══ SUPPLIED ENTRIES

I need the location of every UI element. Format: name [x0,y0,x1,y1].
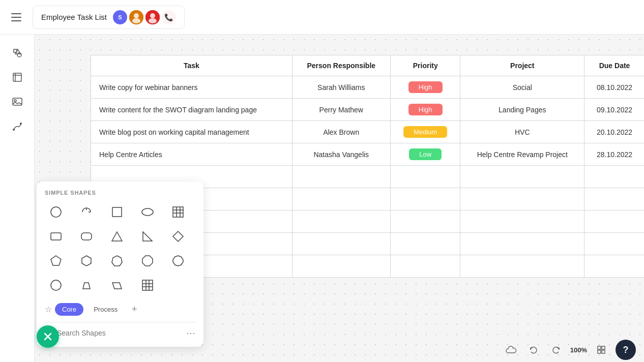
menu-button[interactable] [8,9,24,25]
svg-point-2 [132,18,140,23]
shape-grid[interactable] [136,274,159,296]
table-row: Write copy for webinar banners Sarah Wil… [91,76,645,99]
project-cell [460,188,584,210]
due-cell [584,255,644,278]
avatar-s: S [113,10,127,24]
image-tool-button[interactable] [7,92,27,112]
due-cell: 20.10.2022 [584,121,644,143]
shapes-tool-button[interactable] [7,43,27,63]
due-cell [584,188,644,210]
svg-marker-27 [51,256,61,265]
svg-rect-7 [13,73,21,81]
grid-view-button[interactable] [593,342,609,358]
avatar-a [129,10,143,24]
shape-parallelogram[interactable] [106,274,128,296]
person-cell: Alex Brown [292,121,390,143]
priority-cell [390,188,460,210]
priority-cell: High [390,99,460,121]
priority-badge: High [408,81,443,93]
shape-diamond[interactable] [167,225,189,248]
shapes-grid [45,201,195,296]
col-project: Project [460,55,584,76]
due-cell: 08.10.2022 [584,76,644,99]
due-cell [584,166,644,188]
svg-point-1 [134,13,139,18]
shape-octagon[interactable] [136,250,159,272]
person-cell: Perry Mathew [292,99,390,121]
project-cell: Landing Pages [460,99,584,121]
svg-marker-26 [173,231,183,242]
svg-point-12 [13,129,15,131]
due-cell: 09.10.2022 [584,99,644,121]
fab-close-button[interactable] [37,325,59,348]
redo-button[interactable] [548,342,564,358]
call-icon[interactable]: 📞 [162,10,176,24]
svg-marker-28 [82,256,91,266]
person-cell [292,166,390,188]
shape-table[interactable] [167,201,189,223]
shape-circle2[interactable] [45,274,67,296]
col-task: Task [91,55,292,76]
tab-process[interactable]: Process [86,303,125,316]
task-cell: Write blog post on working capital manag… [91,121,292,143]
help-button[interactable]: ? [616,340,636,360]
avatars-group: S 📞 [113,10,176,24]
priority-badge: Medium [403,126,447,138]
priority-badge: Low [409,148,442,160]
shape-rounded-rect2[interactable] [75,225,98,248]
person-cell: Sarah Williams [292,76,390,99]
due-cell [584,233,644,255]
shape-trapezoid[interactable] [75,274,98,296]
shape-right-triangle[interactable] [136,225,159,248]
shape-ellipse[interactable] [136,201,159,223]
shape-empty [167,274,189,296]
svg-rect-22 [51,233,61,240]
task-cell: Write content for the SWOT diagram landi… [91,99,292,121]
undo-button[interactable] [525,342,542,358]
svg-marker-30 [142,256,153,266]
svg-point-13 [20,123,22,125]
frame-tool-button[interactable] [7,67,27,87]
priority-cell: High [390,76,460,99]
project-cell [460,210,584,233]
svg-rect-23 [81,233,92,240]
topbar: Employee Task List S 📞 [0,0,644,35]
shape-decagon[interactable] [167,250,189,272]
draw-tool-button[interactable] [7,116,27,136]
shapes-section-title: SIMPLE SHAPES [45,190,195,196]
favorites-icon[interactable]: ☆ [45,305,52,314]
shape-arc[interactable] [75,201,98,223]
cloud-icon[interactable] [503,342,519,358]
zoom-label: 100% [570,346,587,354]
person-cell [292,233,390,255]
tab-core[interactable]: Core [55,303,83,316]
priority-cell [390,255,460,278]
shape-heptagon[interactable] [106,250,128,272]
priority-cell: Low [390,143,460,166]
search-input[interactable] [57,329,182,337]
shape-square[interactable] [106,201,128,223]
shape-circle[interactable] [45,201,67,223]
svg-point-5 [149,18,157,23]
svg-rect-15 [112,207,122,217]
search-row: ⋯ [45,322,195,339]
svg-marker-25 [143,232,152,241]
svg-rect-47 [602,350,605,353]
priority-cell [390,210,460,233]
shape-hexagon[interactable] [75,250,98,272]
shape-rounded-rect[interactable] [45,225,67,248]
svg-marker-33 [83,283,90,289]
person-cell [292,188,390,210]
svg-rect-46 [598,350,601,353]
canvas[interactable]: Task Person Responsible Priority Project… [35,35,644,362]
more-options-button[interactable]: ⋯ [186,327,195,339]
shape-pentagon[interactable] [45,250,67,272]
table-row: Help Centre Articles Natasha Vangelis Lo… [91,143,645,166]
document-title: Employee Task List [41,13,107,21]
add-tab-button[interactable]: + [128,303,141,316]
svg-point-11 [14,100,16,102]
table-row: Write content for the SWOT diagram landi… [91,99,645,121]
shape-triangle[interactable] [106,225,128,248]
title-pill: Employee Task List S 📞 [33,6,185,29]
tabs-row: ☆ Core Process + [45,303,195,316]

════

Pull every line containing the word "icon" out of the material and copy it.

## FINISHED TASK
call-icon[interactable]: 📞 [162,10,176,24]
favorites-icon[interactable]: ☆ [45,305,52,314]
cloud-icon[interactable] [503,342,519,358]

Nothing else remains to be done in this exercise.